Synthesis of erbium ions doped BiOBr via a reactive ionic liquid with improved photocatalytic activity

•Novel Er ions doped BiOBr microspheres have been synthesized in the present of [C16mim]Br.•The Er/BiOBr composites exhibited higher visible light photocatalytic activity than pure BiOBr on the degradation of CIP.•The enhanced photocatalytic performance could be attributed to the improved separation efficiency of electron–hole pairs and reduced band gap.
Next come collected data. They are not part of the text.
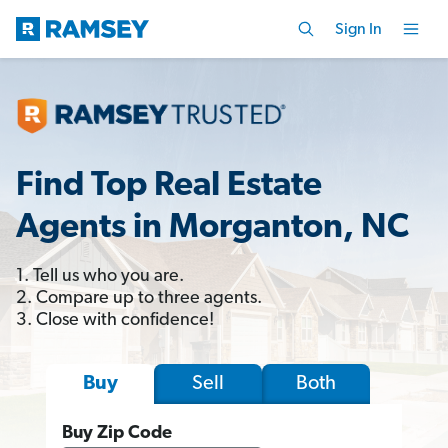
Sign In
Find Top Real Estate
Agents in Morganton, NC
1. Tell us who you are.
2. Compare up to three agents.
3. Close with confidence!
Sell
Both
Buy
Buy Zip Code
Erbium (Er)-doped BiOBr with different Er ions doping concentrations has been synthesized through a solvothermal method in the presence of reactive ionic liquid 1-hexadecyl-3-methylimidazolium bromide ([C16mim]Br). The as-prepared samples were characterized by X-ray diffraction (XRD), X-ray photoelectron spectroscopy (XPS), Fourier transform spectrophotometer (FT-IR), scanning electron microscopy (SEM), energy-dispersive X-ray spectroscopy (EDS) and UV–vis diffuse reflectance spectroscopy (DRS). The photocatalytic activities of the Er ions doped BiOBr samples were evaluated by the degradation of ciprofloxacin (CIP) under visible-light irradiation. The results assumed that doping of Er ions over BiOBr led to the increase of the photocatalytic activity under visible light irradiation and 3 wt% Er/BiOBr showed the highest photocatalytic activity. The enhanced photocatalytic performance could be attributed to the improved separation efficiency of electron–hole pairs and reduced band gap.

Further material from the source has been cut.